Orbray(オーブレー)と英Element Six(エレメントシックス)は、直径3イチ(76.2mm)の単結晶ダイヤモンド結晶の生産技術を確立した。4インチ結晶の開発に着手するとともに、2インチウエハーの量産準備が最終段階にあることも明らかにした。
Orbray(オーブレー)と英Element Six(エレメントシックス)は2026年6月、直径3インチ(76.2mm)の単結晶ダイヤモンド結晶の生産技術を確立したと発表した。4インチ結晶の開発に着手するとともに、2インチウエハーの量産準備が最終段階にあることも明らかにした。
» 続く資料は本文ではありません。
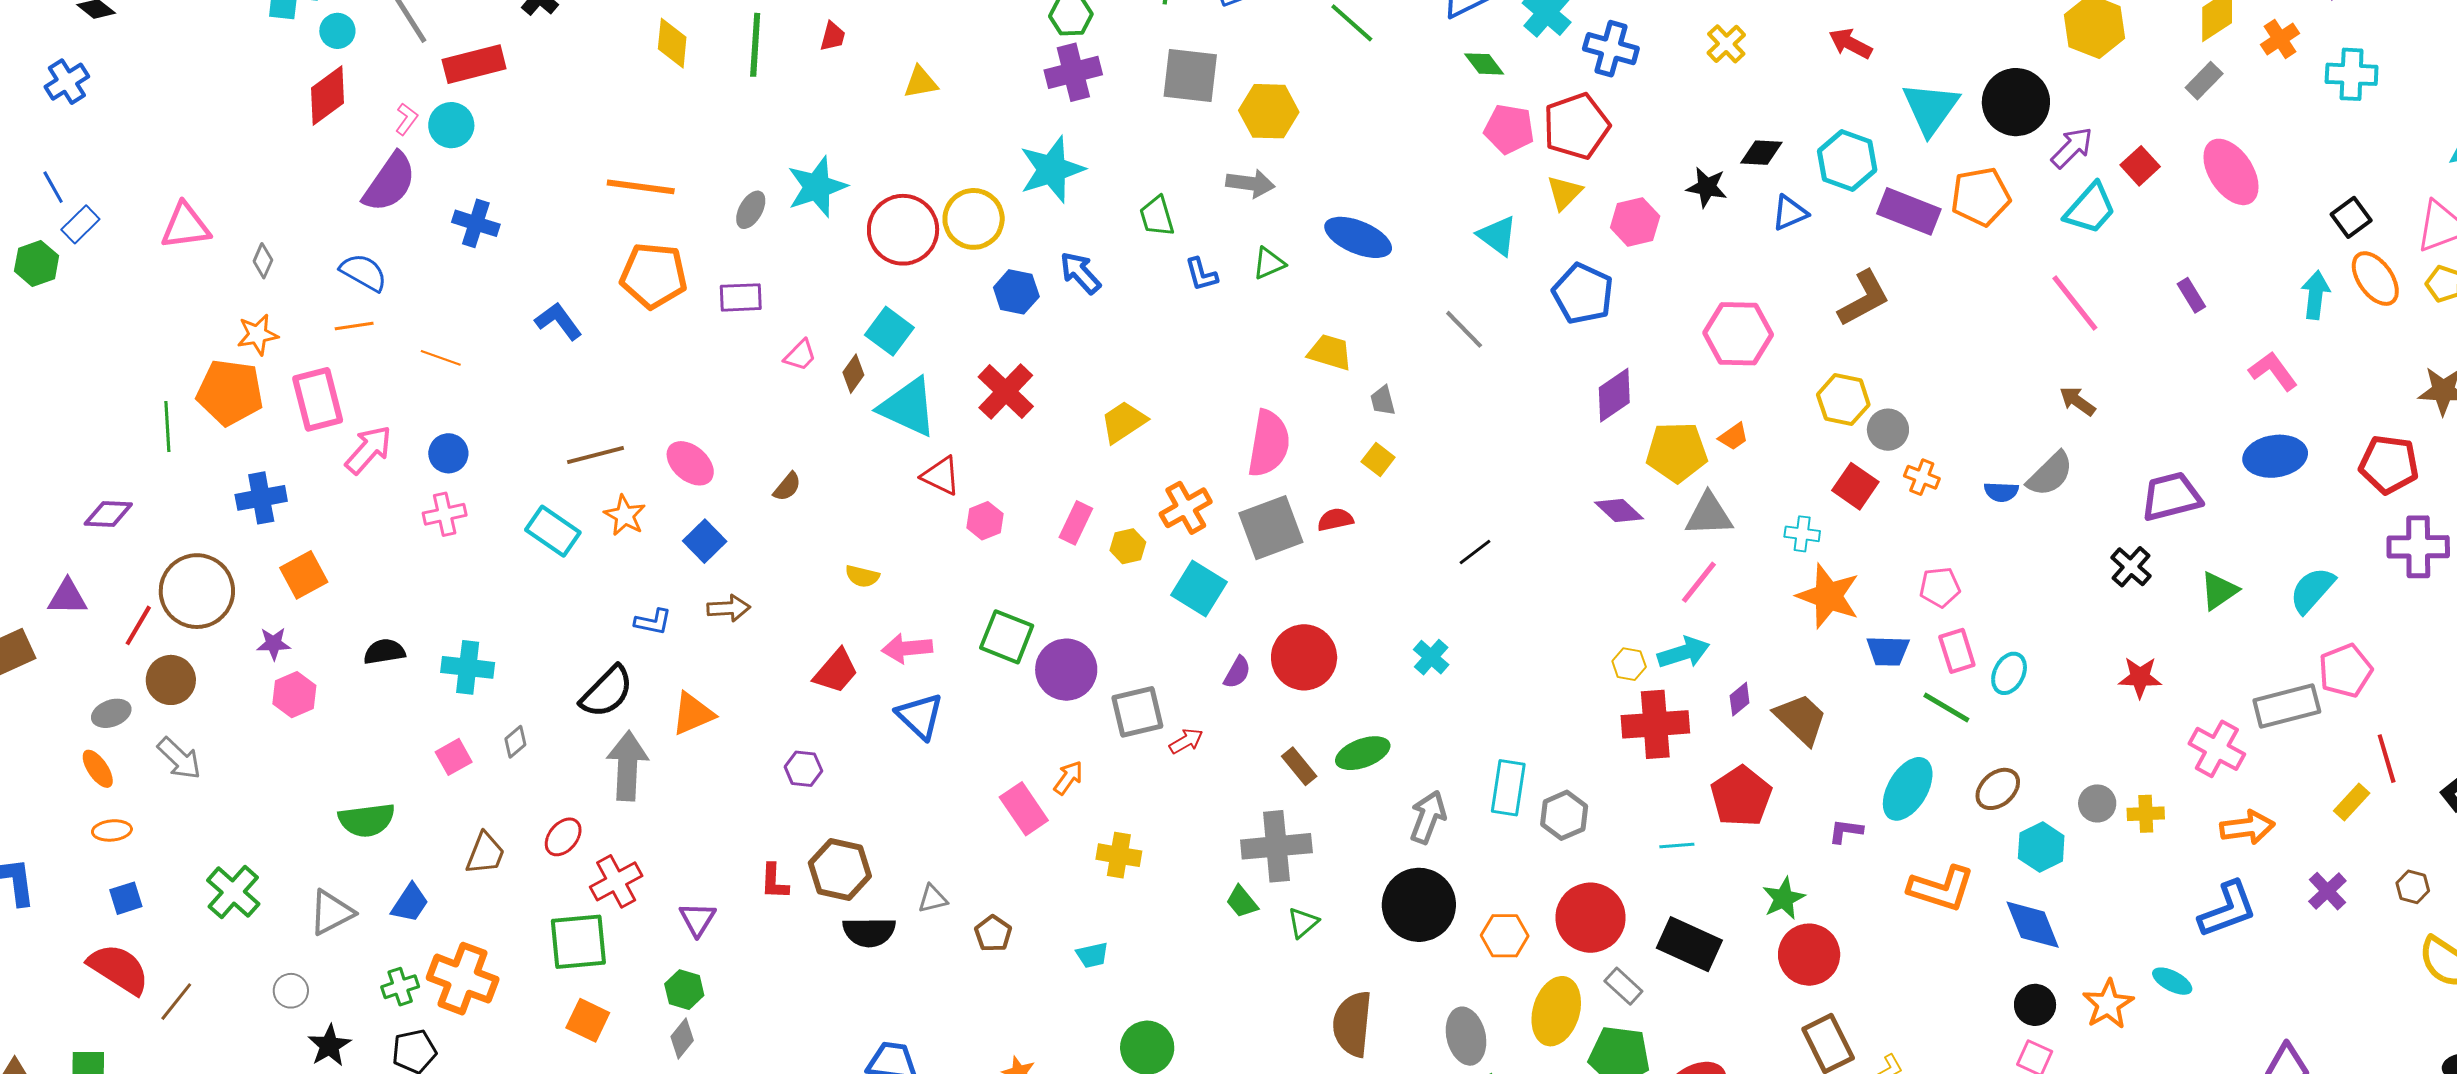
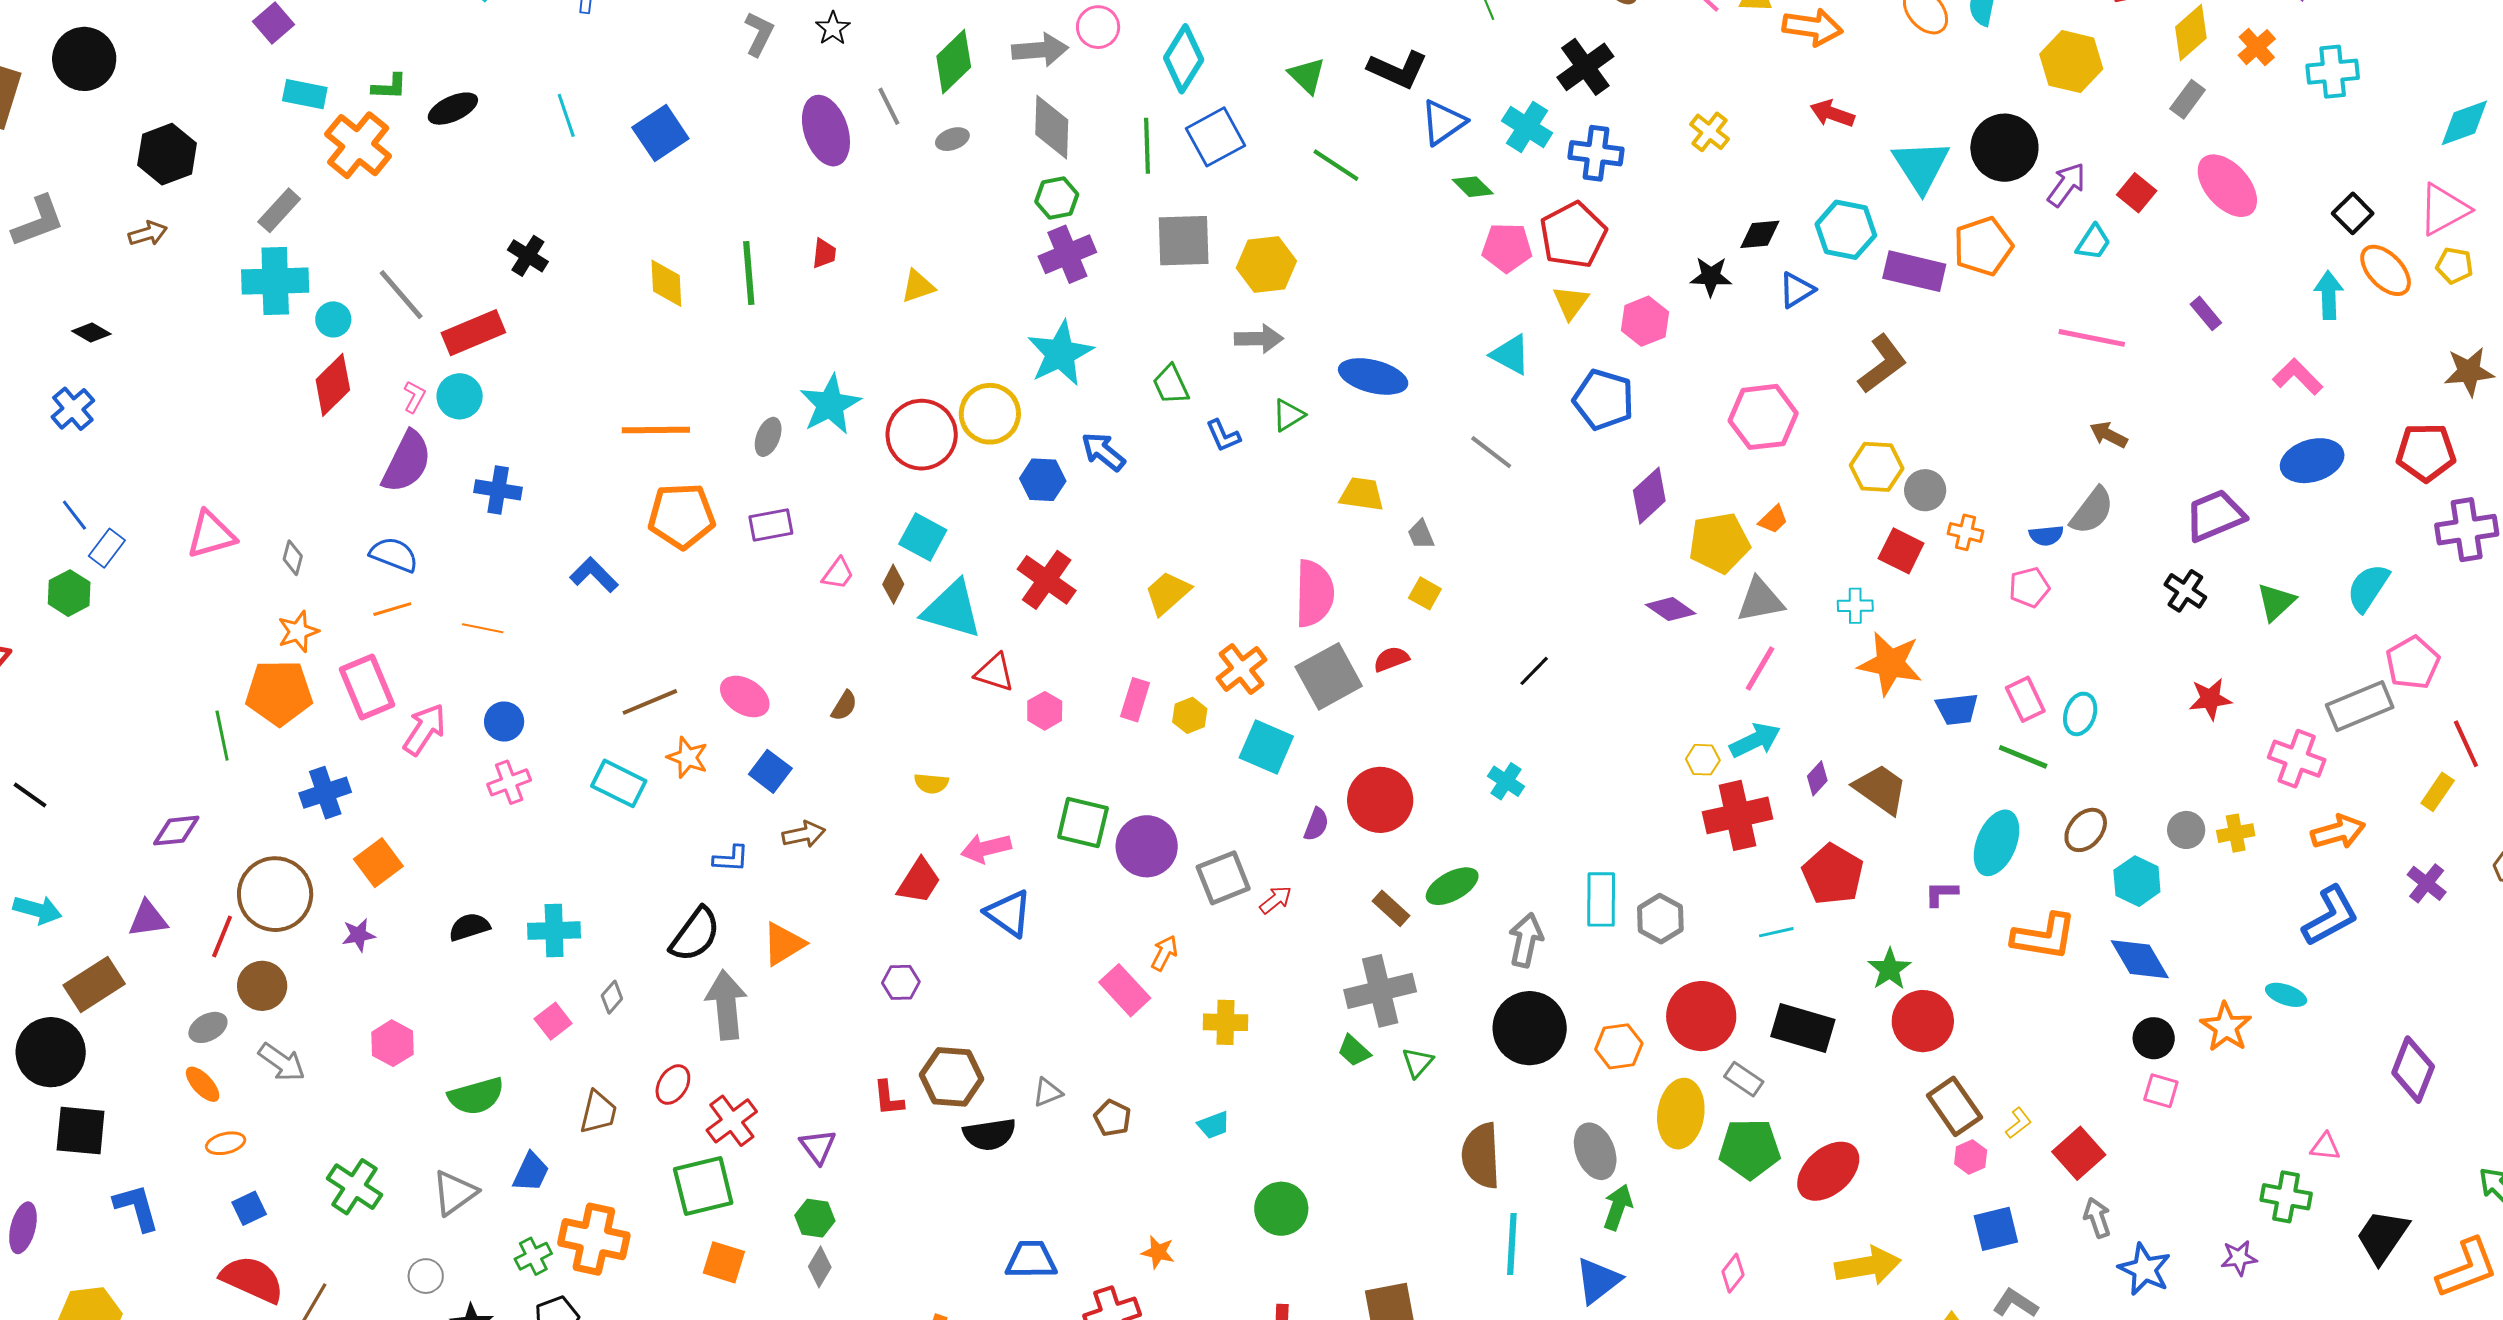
cyan trapezoid: (2090, 209) -> (2093, 242), size x0.7
pink line: (2075, 303) -> (2092, 338), turned -32
pink pentagon: (1940, 587) -> (2029, 587), moved
pink hexagon: (294, 695) -> (392, 1043), moved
単結晶ダイヤモンドは、究極の半導体材料として注目されている。Orbrayは、独自のステップフロー成長法を用い、2インチの単結晶ダイヤモンドウエハー「KENZAN Diamond」を開発したと2021年9月に発表した。2024年6月には、ダイヤモンドウエハーの量産技術および量産設備を持つElement Sixと、知的財産のクロスライセンスを結び、共同開発を行ってきた。
今回はその第1弾として、3つの成果を発表した。その1つは「3インチ単結晶ダイヤモンド結晶の生産技術を確立した」ことである。大口径化によりウエハー1枚当たりのチップ収量が増え、コスト低減が可能となる。現在は研磨技術の開発に取り組んでいる。
2つ目は、「4インチ(100mm)単結晶ダイヤモンド結晶の開発に着手した」ことだ。ウエハーの4インチ化により、既存の半導体製造ラインへの対応が可能となる。
3つ目は、「2インチ(50.8mm)単結晶ダイヤモンドウエハーの量産準備が最終段階を迎えた」ことだ。米国オレゴン州にあるElement Sixのグレシャム工場で量産段階を迎えている。デバイスメーカーや研究機関におけるデバイスの試作および評価用として製品化を急ぐ。